» **Problem to solve**
Below are the records. Retype exactly the lines between the lines holding "Как Тукай уходил из жизни: последние" and "навсегда вписано в", inclusive.

» **Source material**
┌──

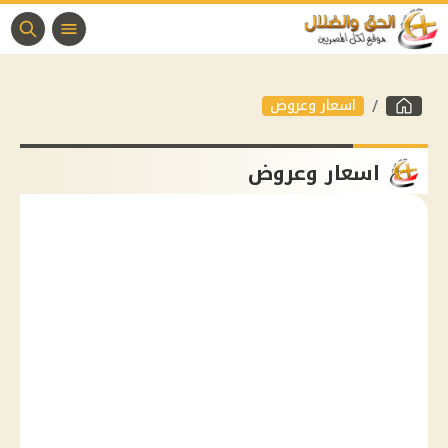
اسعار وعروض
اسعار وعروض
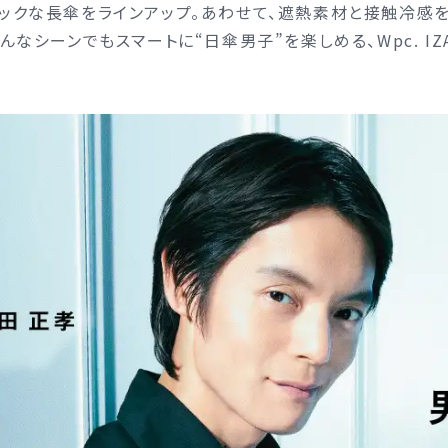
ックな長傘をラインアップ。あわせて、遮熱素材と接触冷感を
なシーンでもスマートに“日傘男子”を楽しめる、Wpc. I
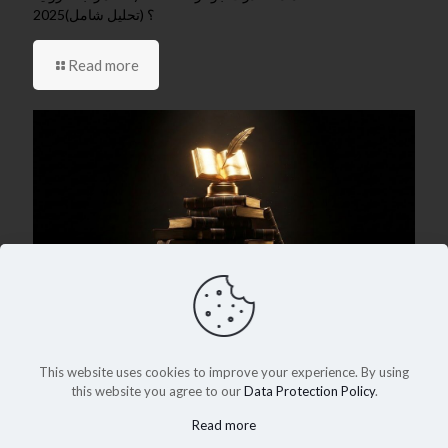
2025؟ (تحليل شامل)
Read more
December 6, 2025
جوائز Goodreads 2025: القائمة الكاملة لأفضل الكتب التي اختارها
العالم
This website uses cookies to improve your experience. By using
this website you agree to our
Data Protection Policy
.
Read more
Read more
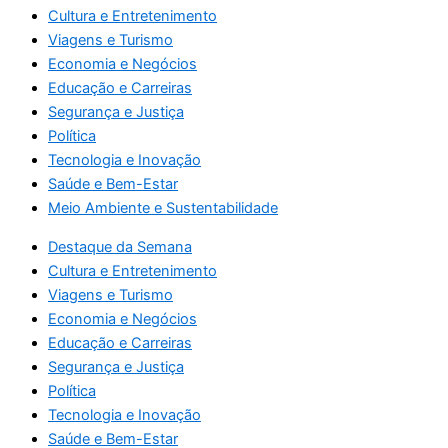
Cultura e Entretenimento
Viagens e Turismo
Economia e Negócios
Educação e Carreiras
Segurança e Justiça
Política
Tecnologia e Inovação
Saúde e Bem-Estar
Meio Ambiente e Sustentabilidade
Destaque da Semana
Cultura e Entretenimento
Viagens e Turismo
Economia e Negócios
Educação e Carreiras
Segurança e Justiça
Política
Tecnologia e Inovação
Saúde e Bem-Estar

└──
┌──

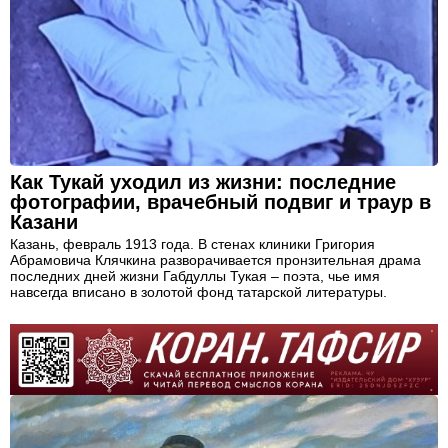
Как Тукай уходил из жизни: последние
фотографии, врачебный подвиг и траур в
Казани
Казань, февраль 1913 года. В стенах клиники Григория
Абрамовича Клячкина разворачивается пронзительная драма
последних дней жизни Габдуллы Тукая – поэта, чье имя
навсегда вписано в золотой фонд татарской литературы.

└──

» **Response to the exercise**
Как Тукай уходил из жизни: последние
фотографии, врачебный подвиг и траур в
Казани
Казань, февраль 1913 года. В стенах клиники Григория
Абрамовича Клячкина разворачивается пронзительная драма
последних дней жизни Габдуллы Тукая – поэта, чье имя
навсегда вписано в золотой фонд татарской литературы.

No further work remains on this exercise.